Erin McCreless is a conservation scientist with 20 years of experience working on both the biological and the socioeconomic aspects of biodiversity conservation. Her overarching goal is to use data and evidence to improve conservation science and implementation.
Since her first field experience monitoring piping plovers on Cape Cod, she has had the opportunity to work with wildlife in the Appalachian Mountains, the Aleutian Islands, Hawaii, and Palau, among other places.

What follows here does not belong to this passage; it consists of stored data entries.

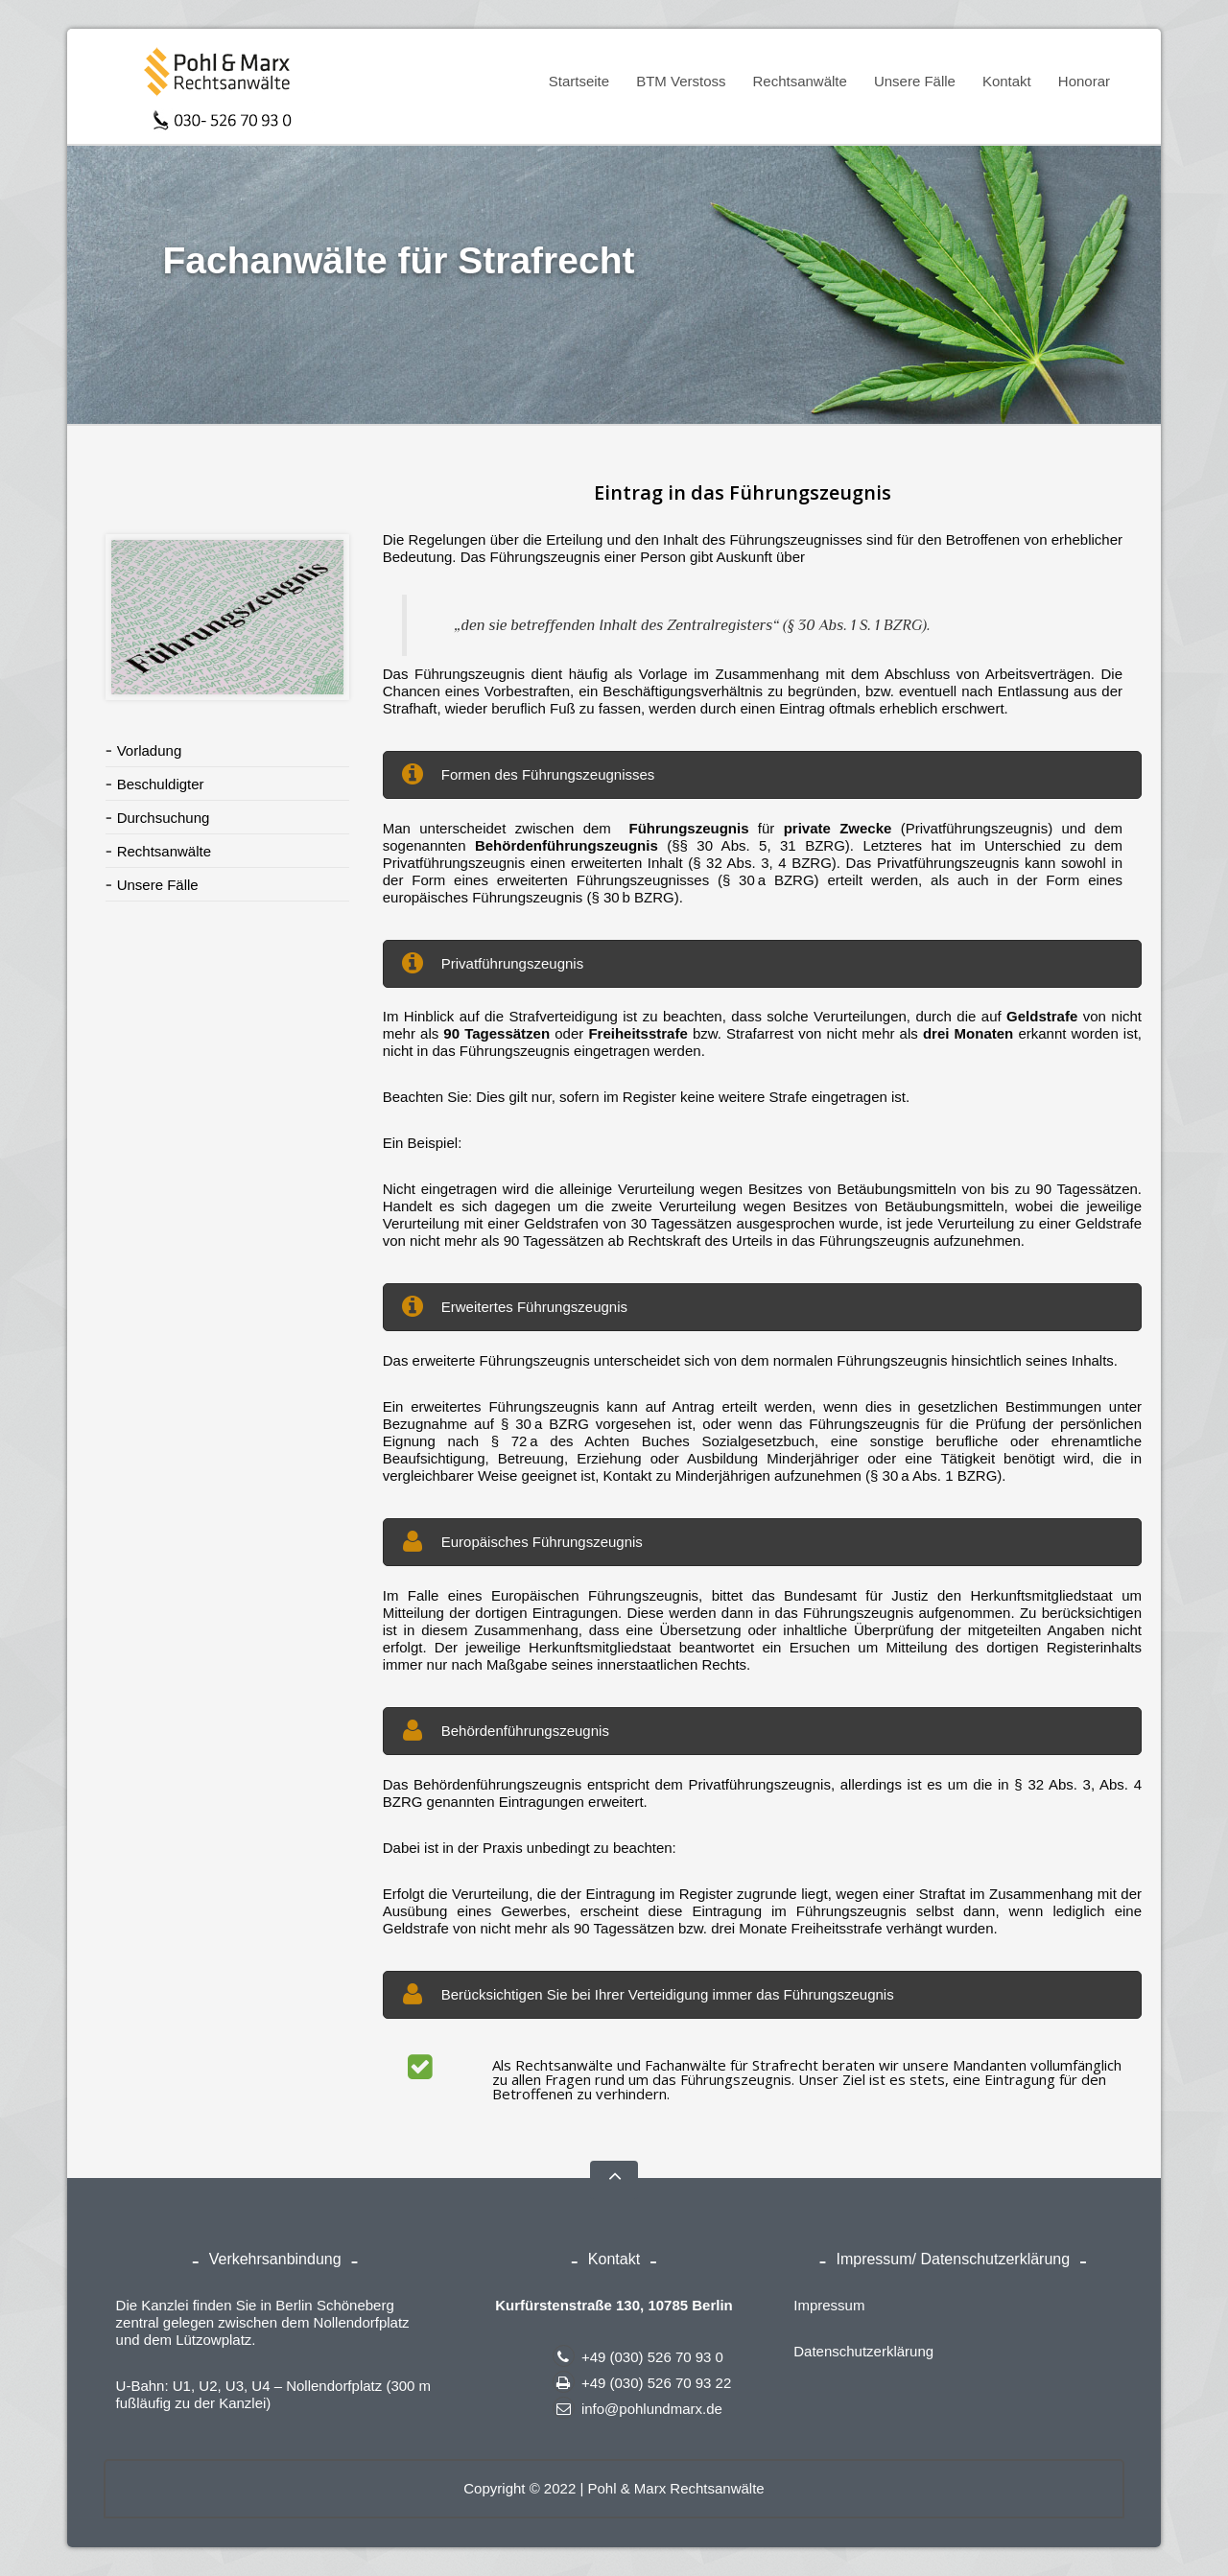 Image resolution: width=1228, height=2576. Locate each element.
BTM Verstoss (675, 85)
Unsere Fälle (915, 81)
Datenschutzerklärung (863, 2351)
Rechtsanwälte (793, 85)
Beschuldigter (160, 784)
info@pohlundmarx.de (637, 2408)
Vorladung (149, 750)
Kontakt (1006, 81)
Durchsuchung (163, 817)
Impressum (828, 2305)
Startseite (579, 81)
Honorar (1084, 81) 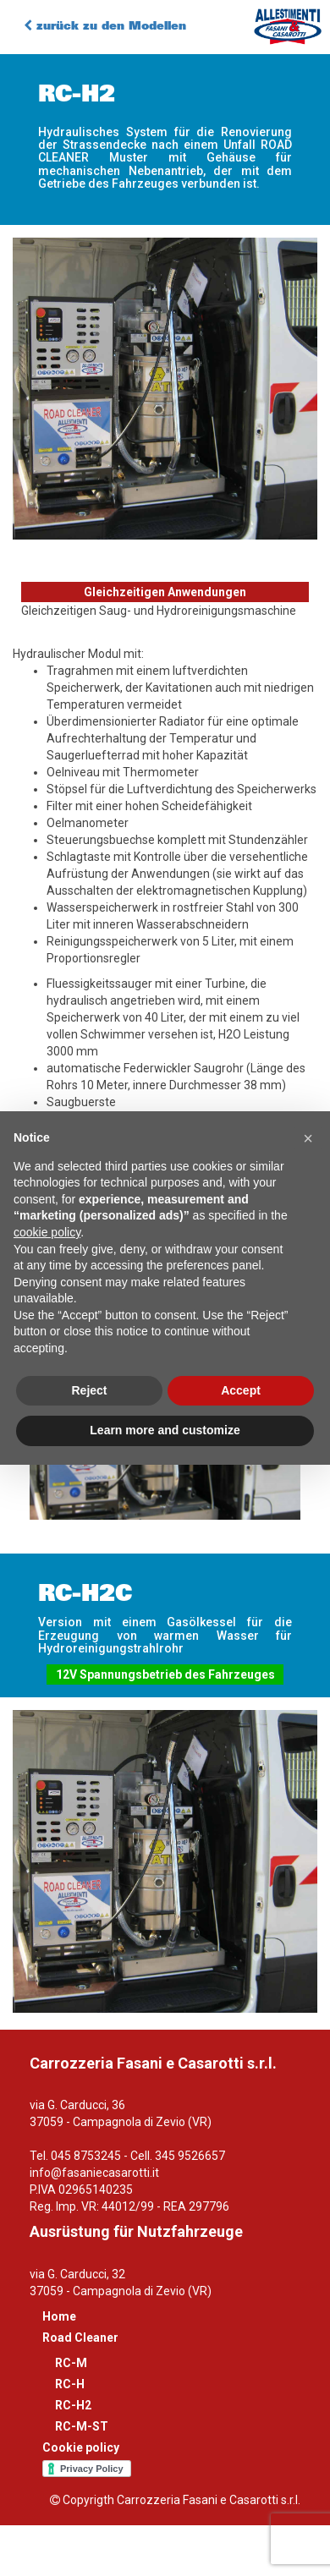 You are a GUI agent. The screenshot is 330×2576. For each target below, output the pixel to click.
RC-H (70, 2384)
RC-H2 (73, 2405)
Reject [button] (89, 1390)
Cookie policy (80, 2447)
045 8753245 (86, 2155)
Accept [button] (241, 1390)
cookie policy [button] (47, 1232)
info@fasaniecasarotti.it (94, 2172)
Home (59, 2316)
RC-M (71, 2363)
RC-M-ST (81, 2426)
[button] (308, 1138)
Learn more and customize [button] (164, 1430)
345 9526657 (190, 2155) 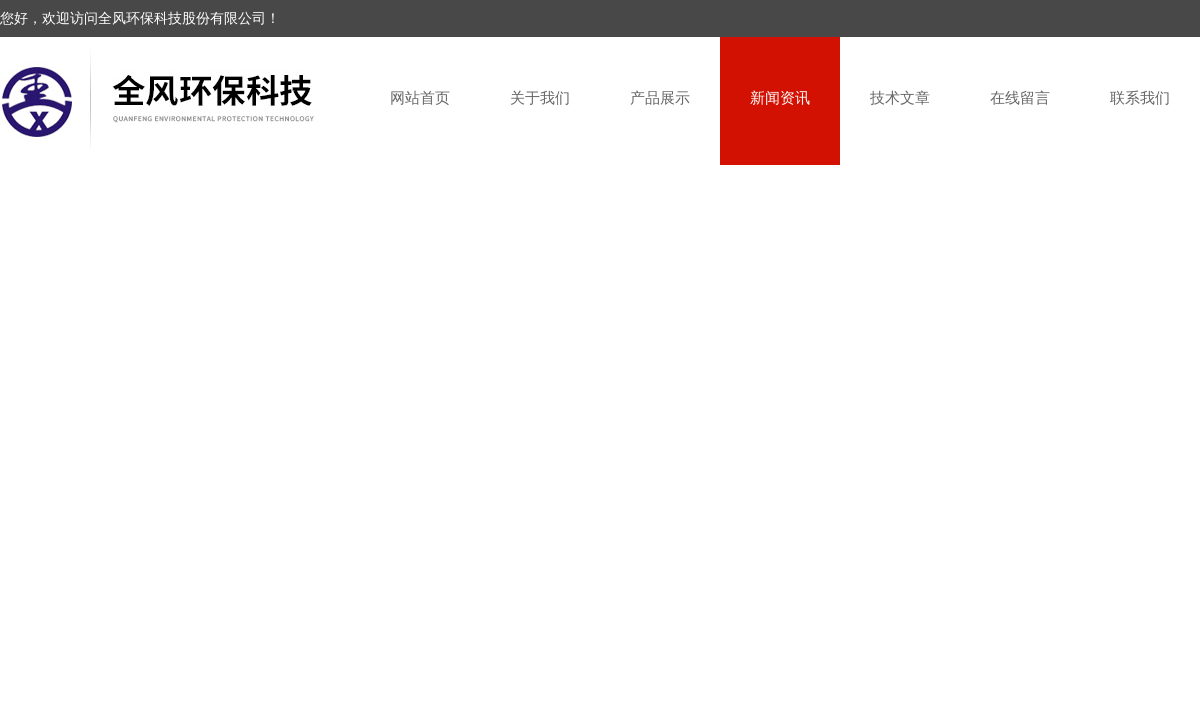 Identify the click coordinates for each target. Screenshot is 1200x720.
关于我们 (540, 97)
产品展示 (660, 97)
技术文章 (900, 97)
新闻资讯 (780, 97)
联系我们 (1140, 97)
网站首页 (420, 97)
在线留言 (1020, 97) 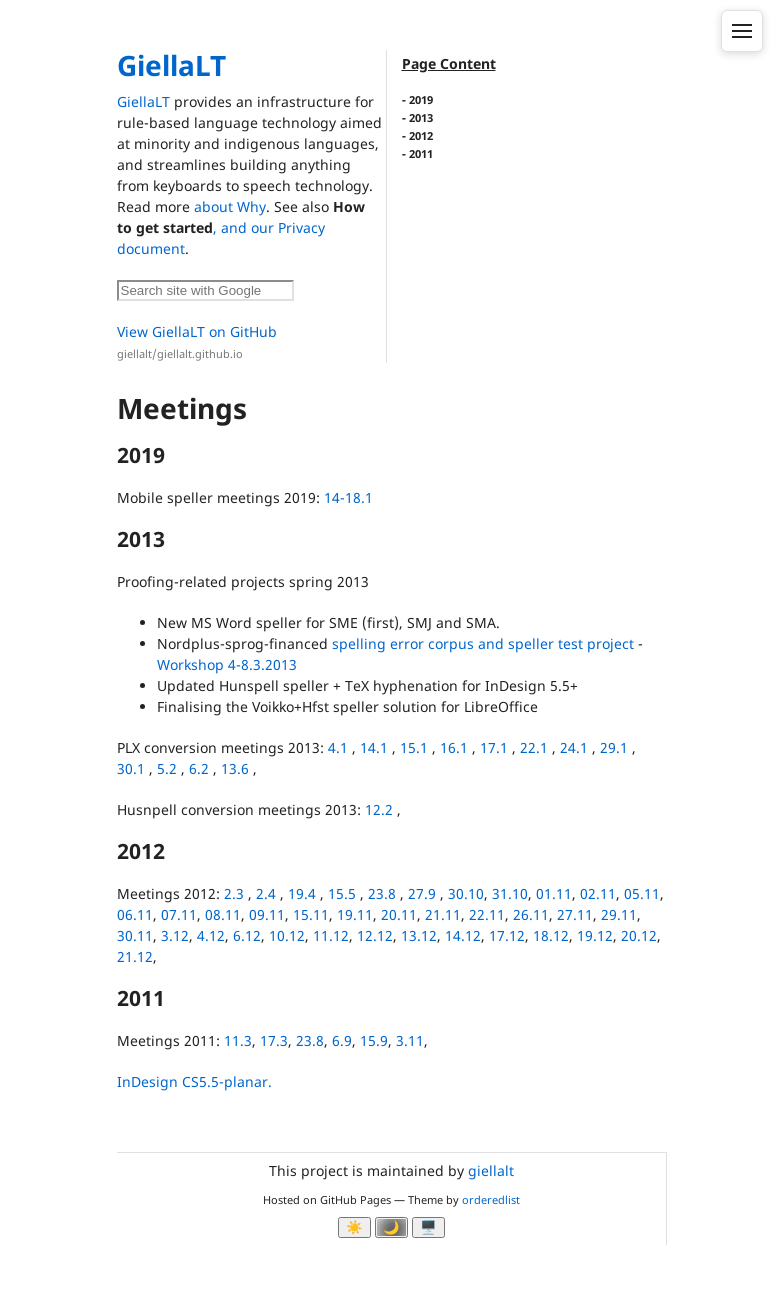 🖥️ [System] (428, 1227)
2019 (421, 99)
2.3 (234, 893)
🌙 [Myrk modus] (391, 1227)
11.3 (238, 1040)
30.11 (135, 935)
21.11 (443, 914)
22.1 (534, 747)
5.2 (167, 768)
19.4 (302, 893)
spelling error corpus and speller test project (483, 643)
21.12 (135, 956)
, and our (245, 227)
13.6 (235, 768)
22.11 (487, 914)
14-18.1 (348, 497)
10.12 (287, 935)
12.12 (375, 935)
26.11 (531, 914)
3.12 (175, 935)
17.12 (507, 935)
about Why (230, 206)
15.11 (311, 914)
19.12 (595, 935)
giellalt (491, 1170)
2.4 (266, 893)
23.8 (382, 893)
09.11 (267, 914)
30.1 (131, 768)
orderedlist (491, 1199)
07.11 (179, 914)
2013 (421, 117)
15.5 (342, 893)
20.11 (399, 914)
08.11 (223, 914)
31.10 (510, 893)
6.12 (247, 935)
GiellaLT (171, 65)
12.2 (379, 809)
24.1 (574, 747)
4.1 (338, 747)
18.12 (551, 935)
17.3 (274, 1040)
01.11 (554, 893)
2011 (421, 153)
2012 (421, 135)
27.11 (575, 914)
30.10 (466, 893)
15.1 (414, 747)
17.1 (494, 747)
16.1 (454, 747)
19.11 (355, 914)
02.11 (598, 893)
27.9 (422, 893)
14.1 (374, 747)
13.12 (419, 935)
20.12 (639, 935)
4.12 (211, 935)
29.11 (619, 914)
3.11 (410, 1040)
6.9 (342, 1040)
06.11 (135, 914)
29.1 (614, 747)
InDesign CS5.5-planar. (194, 1081)
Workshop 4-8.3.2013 (227, 664)
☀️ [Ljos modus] (354, 1227)
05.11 (642, 893)
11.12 (331, 935)
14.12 (463, 935)
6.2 (199, 768)
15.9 (374, 1040) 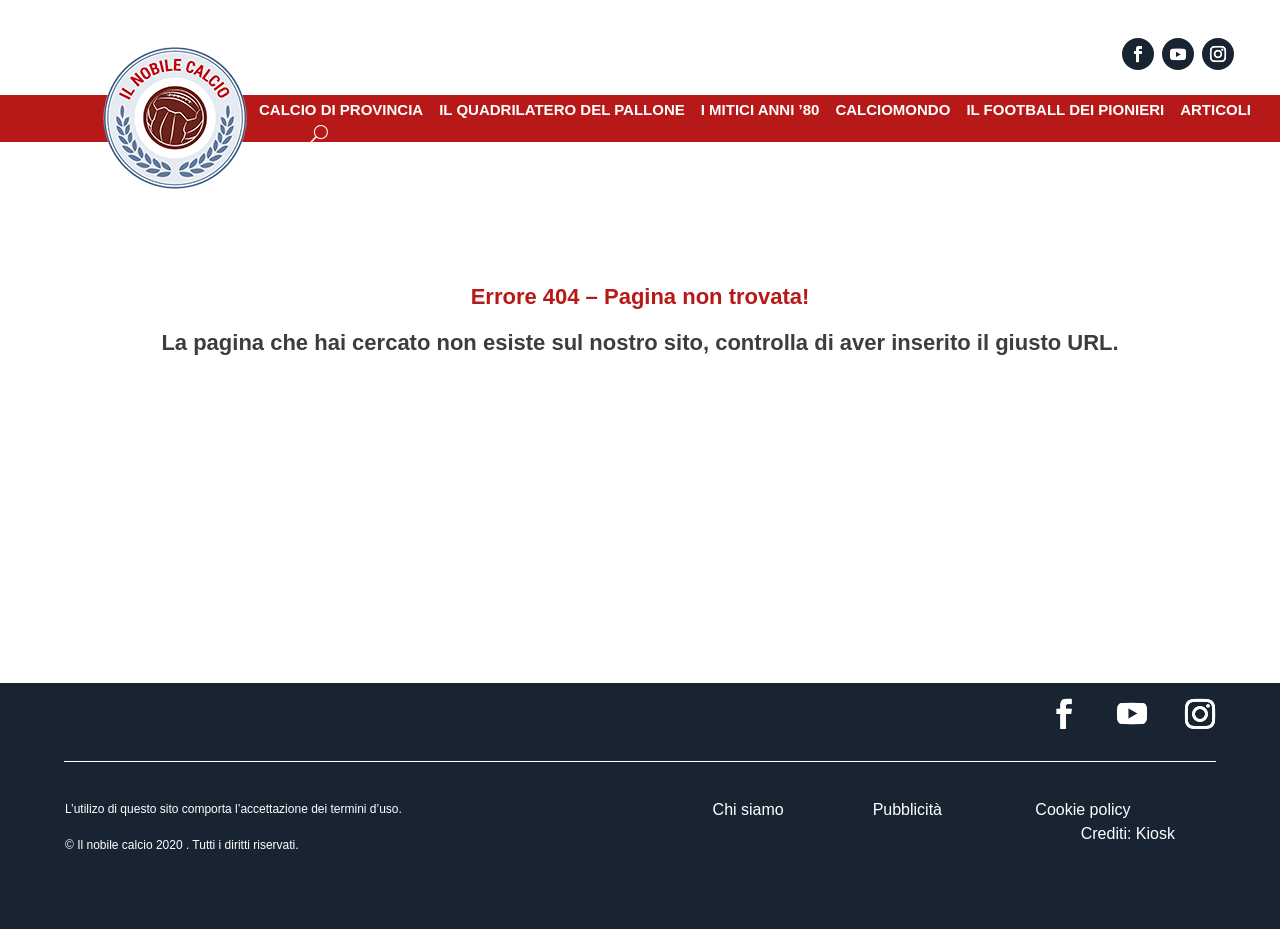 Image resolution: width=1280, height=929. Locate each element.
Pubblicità (907, 809)
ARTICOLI (1215, 110)
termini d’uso (364, 809)
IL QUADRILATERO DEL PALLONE (562, 110)
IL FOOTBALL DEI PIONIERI (1065, 110)
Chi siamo (748, 809)
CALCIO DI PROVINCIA (341, 110)
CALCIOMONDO (892, 110)
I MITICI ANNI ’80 (760, 110)
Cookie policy (1082, 809)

In her dissertation research at the University of California Santa Cruz, Erin used global datasets to investigate the costs and outcomes of protected area designations, the role of invasive mammals in driving species extinctions on islands, and the cost-effectiveness of invasive mammal eradications on islands globally. She has also worked on threatened species conservation on Australian islands, financial investments in coastal green infrastructure, and natural resource management in California’s Central Valley. At Rainforest Trust, Erin’s focus is using long-term financial, ecological, and spatial data to better understand the costs and conservation impacts of Rainforest Trust’s portfolio of protected areas.
Erin has a Ph.D. in Ecology and Evolutionary Biology from UC Santa Cruz and a BA in Biology from Yale University. She lives in beautiful Corvallis, Oregon, where she spends much of her time hiking and canoeing with her husband and dog. She also enjoys running, playing cello, and trying out local wineries.